“Abang buruan! Eek mulu! Masa mempelai prianya bau eek bukannya wangi parfum!”
Mieko Tasya Adi—adik Ben—sudah terlalu gemas melihat pembawaan Ben sedari semalam. Bolak-balik ke kamar mandi, mundar-mandir, melamun, repeat!
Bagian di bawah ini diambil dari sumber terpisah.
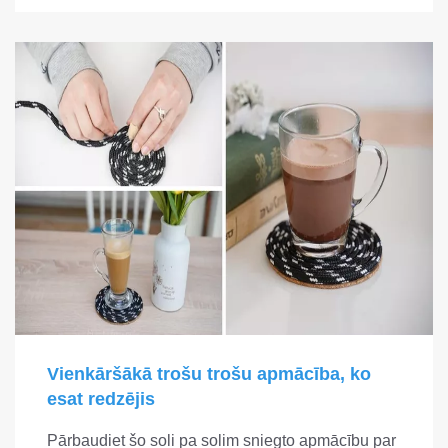
Vienkāršākā trošu trošu apmācība, ko
esat redzējis
Pārbaudiet šo soli pa solim sniegto apmācību par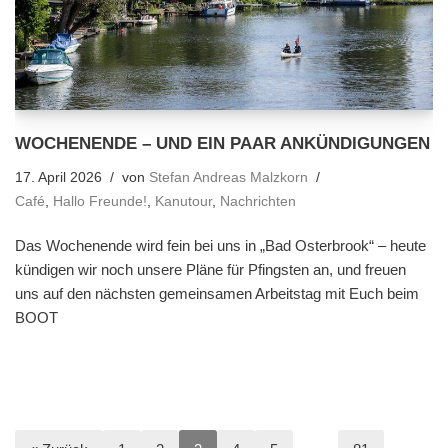
WOCHENENDE – UND EIN PAAR ANKÜNDIGUNGEN
17. April 2026
von
Stefan Andreas Malzkorn
Café
,
Hallo Freunde!
,
Kanutour
,
Nachrichten
Das Wochenende wird fein bei uns in „Bad Osterbrook“ – heute
kündigen wir noch unsere Pläne für Pfingsten an, und freuen
uns auf den nächsten gemeinsamen Arbeitstag mit Euch beim
BOOT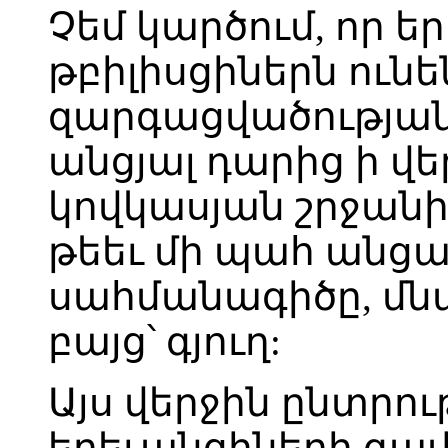
Չեմ կարծում, որ ե
թբիլիսցիներն ուն
զարգացվածության
անցյալ դարից ի վե
կովկասյան շրջանի
թեեւ մի պահ անցա
սահմանագիծը, մնաց
բայց՝ գյուղ:
Այս վերջին ընտրութ
երեւանցիների գավ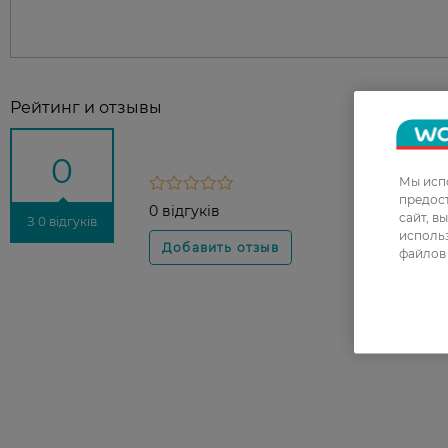
Рейтинг и отзывы
0
Мы испо
предос
0 відгуків
сайт, в
З 0 відгуків
использ
файлов 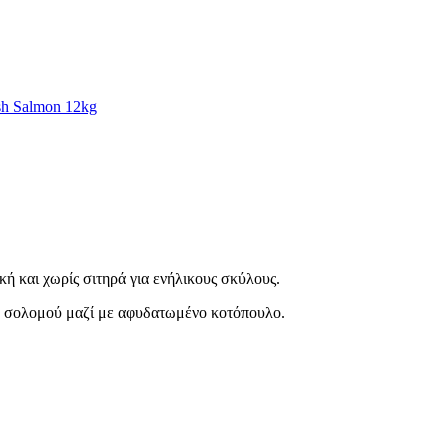
sh Salmon 12kg
 και χωρίς σιτηρά για ενήλικους σκύλους.
ου σολομού μαζί με αφυδατωμένο κοτόπουλο.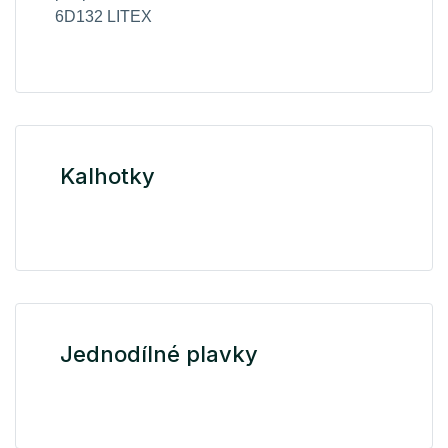
6D132 LITEX
Kalhotky
Jednodílné plavky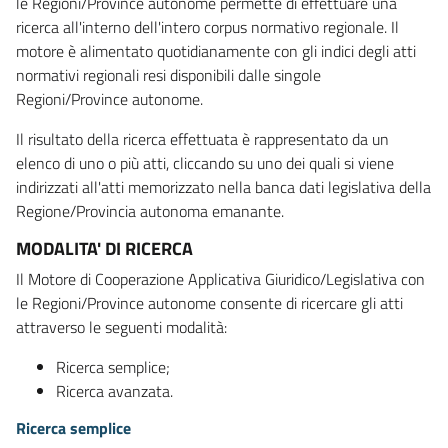
le Regioni/Province autonome permette di effettuare una
ricerca all'interno dell'intero corpus normativo regionale. Il
motore è alimentato quotidianamente con gli indici degli atti
normativi regionali resi disponibili dalle singole
Regioni/Province autonome.
Il risultato della ricerca effettuata è rappresentato da un
elenco di uno o più atti, cliccando su uno dei quali si viene
indirizzati all'atti memorizzato nella banca dati legislativa della
Regione/Provincia autonoma emanante.
MODALITA' DI RICERCA
Il Motore di Cooperazione Applicativa Giuridico/Legislativa con
le Regioni/Province autonome consente di ricercare gli atti
attraverso le seguenti modalità:
Ricerca semplice;
Ricerca avanzata.
Ricerca semplice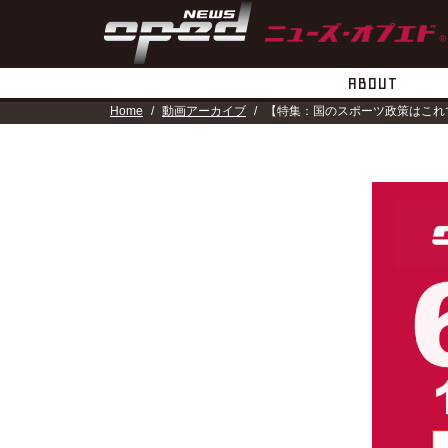
ABOUT
Home
動画アーカイブ
【特集：国のスポーツ政策はこれで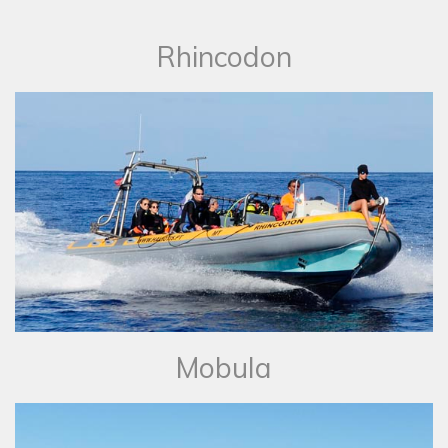
Rhincodon
Mobula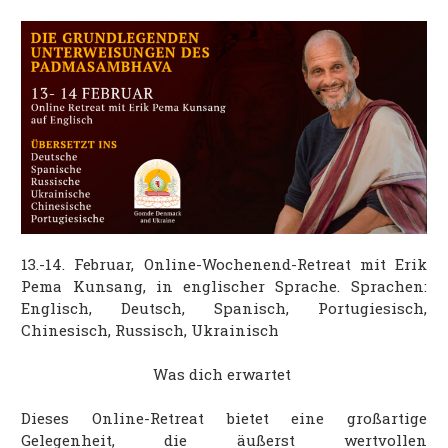
13.-14. Februar, Online-Wochenend-Retreat mit Erik
Pema Kunsang, in englischer Sprache. Sprachen:
Englisch, Deutsch, Spanisch, Portugiesisch,
Chinesisch, Russisch, Ukrainisch
Was dich erwartet
Dieses Online-Retreat bietet eine großartige
Gelegenheit, die äußerst wertvollen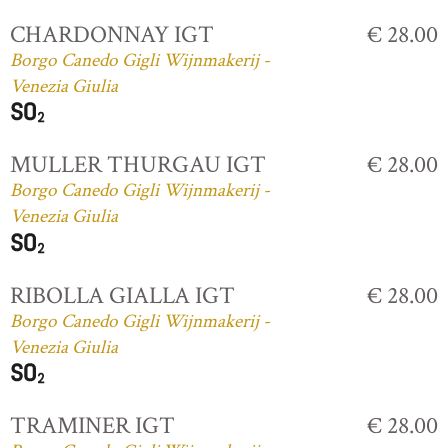
CHARDONNAY IGT
€ 28.00
Borgo Canedo Gigli Wijnmakerij -
Venezia Giulia
MULLER THURGAU IGT
€ 28.00
Borgo Canedo Gigli Wijnmakerij -
Venezia Giulia
RIBOLLA GIALLA IGT
€ 28.00
Borgo Canedo Gigli Wijnmakerij -
Venezia Giulia
TRAMINER IGT
€ 28.00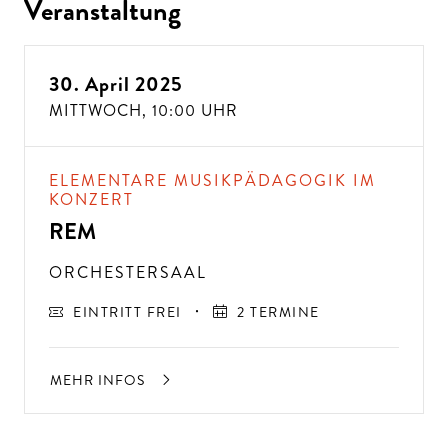
Veranstaltung
30. April 2025
MITTWOCH,
10:00 UHR
ELEMENTARE MUSIKPÄDAGOGIK IM
KONZERT
REM
ORCHESTERSAAL
EINTRITT FREI
2 TERMINE
MEHR INFOS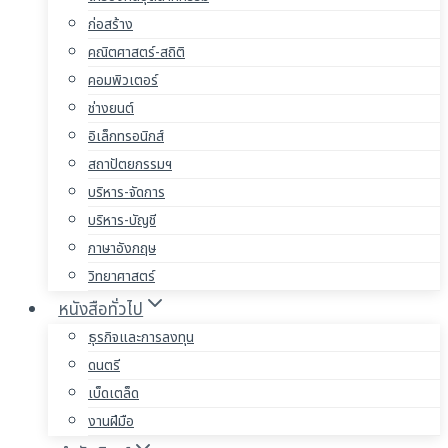
ก่อสร้าง
คณิตศาสตร์-สถิติ
คอมพิวเตอร์
ช่างยนต์
อิเล็กทรอนิกส์
สถาปัตยกรรมฯ
บริหาร-จัดการ
บริหาร-บัญชี
ภาษาอังกฤษ
วิทยาศาสตร์
หนังสือทั่วไป
ธุรกิจและการลงทุน
ดนตรี
เบ็ดเตล็ด
งานฝีมือ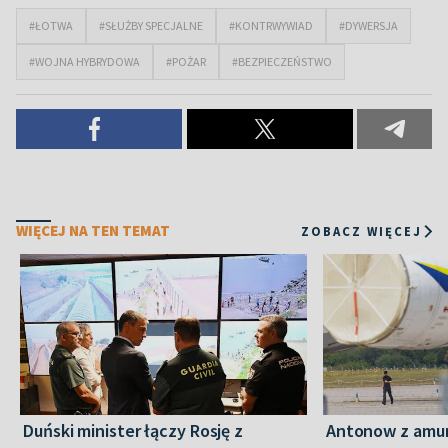
#ŁOTWA
#SŁUŻBY SPECJALNE
#KONTRWYWIAD
#DYWERSJA
#WOJNA HYBRYDOWA
#POŻAR
#BEZPIECZEŃSTWO
WIĘCEJ NA TEN TEMAT
ZOBACZ WIĘCEJ
Duński minister łączy Rosję z
Antonow z amuni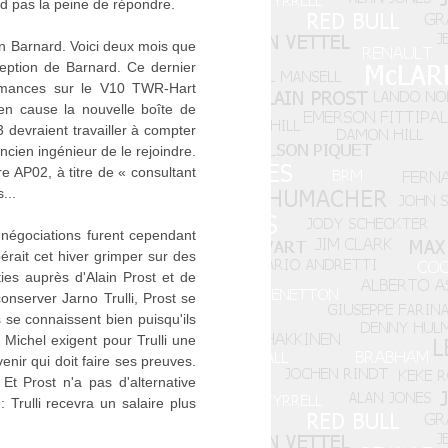
 pas la peine de répondre.
hn Barnard. Voici deux mois que
eption de Barnard. Ce dernier
formances sur le V10 TWR-Hart
en cause la nouvelle boîte de
 devraient travailler à compter
ncien ingénieur de le rejoindre.
e AP02, à titre de « consultant
...
négociations furent cependant
pérait cet hiver grimper sur des
ies auprès d'Alain Prost et de
onserver Jarno Trulli, Prost se
 se connaissent bien puisqu'ils
t Michel exigent pour Trulli une
enir qui doit faire ses preuves.
Et Prost n'a pas d'alternative
 Trulli recevra un salaire plus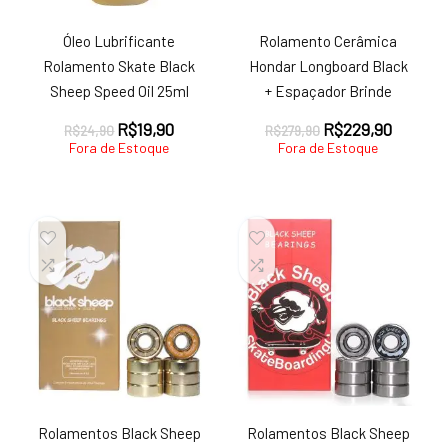
Óleo Lubrificante
Rolamento Cerâmica
Rolamento Skate Black
Hondar Longboard Black
Sheep Speed Oil 25ml
+ Espaçador Brinde
O
O
O
O
R$
19,90
R$
229,90
R$
24,90
R$
279,90
preço
preço
preço
preço
Fora de Estoque
Fora de Estoque
original
atual
original
atual
era:
é:
era:
é:
R$24,90.
R$19,90.
R$279,90.
R$229,9
Rolamentos Black Sheep
Rolamentos Black Sheep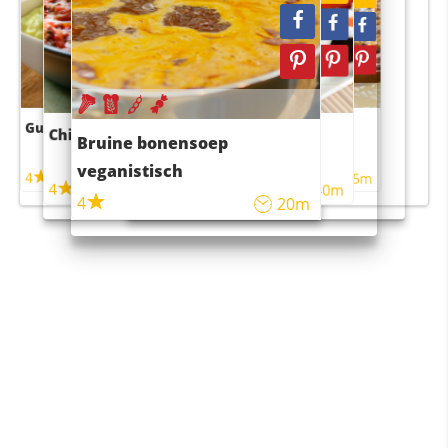
Guacamole
Pruimentaart met kaneel
Chili con carne
Sushi rijstsalade
Bruine bonensoep
maaltijdsalade
veganistisch
4
4
5m
55m
4
4
45m
40m
4
20m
Padahal Ben mencintai Anne, lantas apa yang membuat Ben segugup itu menghadapi pernikahan?
“Lo tau sendiri gimana perfectionist-nya Papa Ga, kan Bang? Kecium dikit bau eek, kelar hidup lo! Ngga jadi nikah!”
Pintu kamar mandi terbuka, Ben melangkah keluar.
Mieko mengerutkan kening. “Kok ngga di-flush?” tanyanya seraya menutup hidung.
“Gue ngga eek!” jawab Ben seraya menjitak kepala Mieko.
“Terus ngapain? Nyari wangsit?”
“Mana ada pangsit di toilet?”
“Wangsit, Abang! Wangsit!”
Ben hanya menghela napas panjang, duduk di tepi ranjang.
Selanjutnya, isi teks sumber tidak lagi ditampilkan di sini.